§ **TASK BRIEF**
Write only the number of lines in the data that contain the word "swoje".

§ **RECORD EXTRACTS**
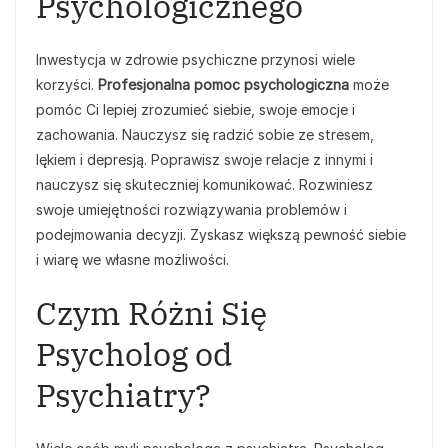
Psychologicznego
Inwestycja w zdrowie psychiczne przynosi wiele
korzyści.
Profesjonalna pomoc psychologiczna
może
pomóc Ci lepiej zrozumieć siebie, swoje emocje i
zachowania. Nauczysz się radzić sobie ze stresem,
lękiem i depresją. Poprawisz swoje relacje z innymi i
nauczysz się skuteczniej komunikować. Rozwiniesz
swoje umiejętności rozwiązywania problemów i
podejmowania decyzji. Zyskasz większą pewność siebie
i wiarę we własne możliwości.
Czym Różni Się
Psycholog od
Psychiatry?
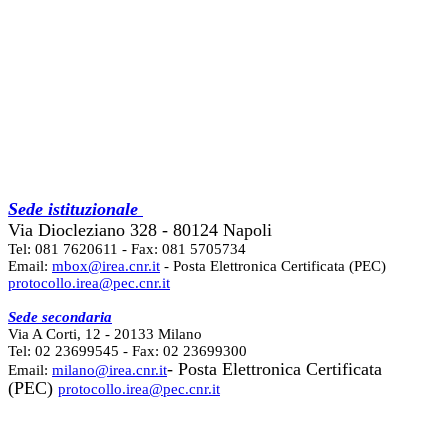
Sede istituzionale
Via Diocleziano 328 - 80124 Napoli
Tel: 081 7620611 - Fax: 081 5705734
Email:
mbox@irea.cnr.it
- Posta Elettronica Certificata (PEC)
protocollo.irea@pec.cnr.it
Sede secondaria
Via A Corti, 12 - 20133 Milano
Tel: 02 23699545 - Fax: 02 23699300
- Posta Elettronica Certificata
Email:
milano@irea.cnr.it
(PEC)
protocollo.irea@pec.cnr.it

...

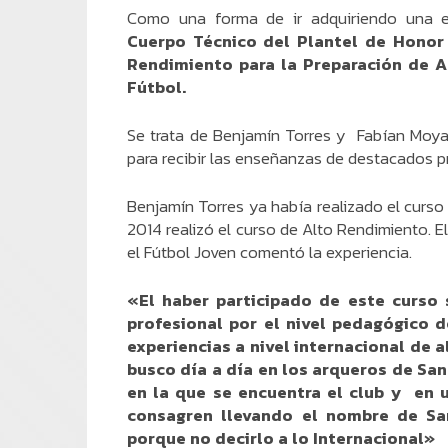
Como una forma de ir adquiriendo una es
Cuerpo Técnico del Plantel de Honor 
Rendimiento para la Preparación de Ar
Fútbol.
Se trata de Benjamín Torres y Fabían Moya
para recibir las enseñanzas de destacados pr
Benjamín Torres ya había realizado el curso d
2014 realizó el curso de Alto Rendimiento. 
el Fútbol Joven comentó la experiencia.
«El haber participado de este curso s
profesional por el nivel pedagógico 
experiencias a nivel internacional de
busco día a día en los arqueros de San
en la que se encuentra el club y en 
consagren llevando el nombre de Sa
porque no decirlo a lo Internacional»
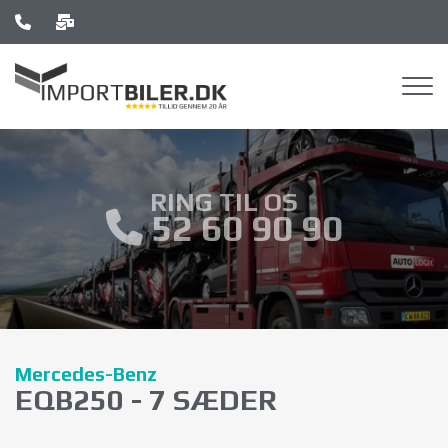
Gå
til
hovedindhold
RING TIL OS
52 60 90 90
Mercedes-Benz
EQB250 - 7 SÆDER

§ **ANSWER TO THE PROBLEM**
3